Wrote Matthew Perry, quoted in "Matthew Perry Revealed Before His Death Why He Never Watched Friends/ The actor — who died aged 54 on Saturday — last year shared why he could not watch himself as Chandler Bing on the iconic sitcom" (People).

And here's an interview from last year, when he was promoting his memoir. He says he couldn't watch the show, because he'd be looking at himself and seeing what substance he was struggling with....

October 29, 2023

"Matthew Perry was so similar to the wisecracking character he played..."

"... that when he first read the script for Friends Like Us (later renamed Friends) in 1994, he said it was as if somebody had followed him around for a year, stolen his jokes and aped his 'world-weary yet witty view of life.'  'It wasn’t that I thought I could play Chandler, I was Chandler,' he said of the character known for such one-liners as: 'Hi, I’m Chandler, I make jokes when I’m uncomfortable' and 'I’m not great at advice, can I interest you in a sarcastic comment?' The likeness was so uncanny that Perry’s actor friends, who were auditioning for the series in 1994 and had also spotted the similarities, flocked to his apartment to seek his advice. Perry suggested techniques and claimed that most of his friends copied him, but when it came to his own audition he 'broke all the rules,' ditching the script and landing jokes on odd emphases, a trick which would come to define his role and influence a generation of comedy actors. (Could he be any more funny, for example.) Much of Chandler’s humour, though already eerily matched with Perry’s own, was shaped by an interview the producers arranged with the cast before filming. Perry told them that he always filled silences with witticisms and that he 'didn’t do well with women.'"


Goodbye, Chandler.

ADDED: The One With Chandler in a Box:

February 20, 2023

"In a recent memoir, the actor Matthew Perry, of 'Friends' reveals that his parents spent the hours before his birth playing the board game Monopoly."

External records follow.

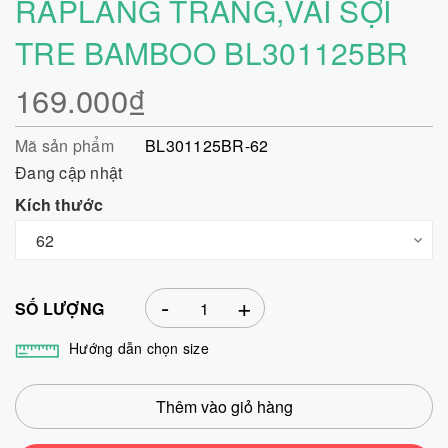
RAPLANG TRẮNG,VẢI SỢI
TRE BAMBOO BL301125BR
169.000₫
Mã sản phẩm
BL301125BR-62
Đang cập nhật
Kích thước
-
+
SỐ LƯỢNG
Hướng dẫn chọn size
Thêm vào giỏ hàng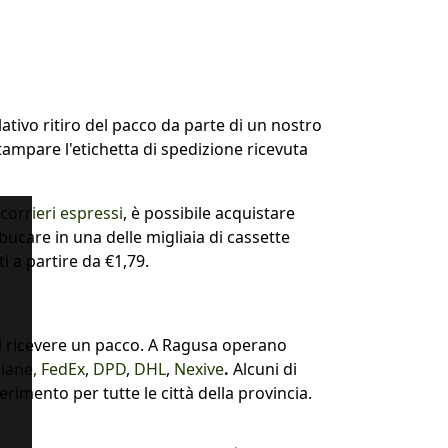
lativo ritiro del pacco da parte di un nostro
tampare l'etichetta di spedizione ricevuta
corrieri espressi
, è possibile acquistare
mbucare in una delle migliaia di cassette
 a partire da €1,79.
i ricevere un pacco. A Ragusa operano
liane,
FedEx
,
DPD
,
DHL
,
Nexive
.
Alcuni di
imento per tutte le città della provincia.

"It was an unhappy marriage, Perry writes, and they divorced when he was a baby.... Most aficionados agree that Monopoly, if not a bad game, is at the very least designed to embitter its players.... But in... a new PBS documentary, we learn that... [t]he game... originally designed in 1903, by Lizzie Magie, a charismatic feminist, actor, and poet... Stephen Ives, [the] documentarian ...was once eager to introduce his children to Monopoly. 'It’s like the early Beatles or Disneyland or something....When are they going to be ready? What you don’t really realize is that you’re performing this ritualistic introduction to raw, unbridled American-style capitalism. You’re saying, "This is how society works. This is how you have fun, and crush other people."'... Games are systems, and... a shrewd designer can steer players toward a particular viewpoint through their experience of that system.... The game disguises luck as skill, misrepresents the American Dream, and promises wealth and power at the expense of others. Only in its final moments do we see the victor’s most enduring reward: isolation

Even as the "shrewd designer can steer players toward a particular viewpoint," the shrewd documentarian will steer viewers toward a particular viewpoint.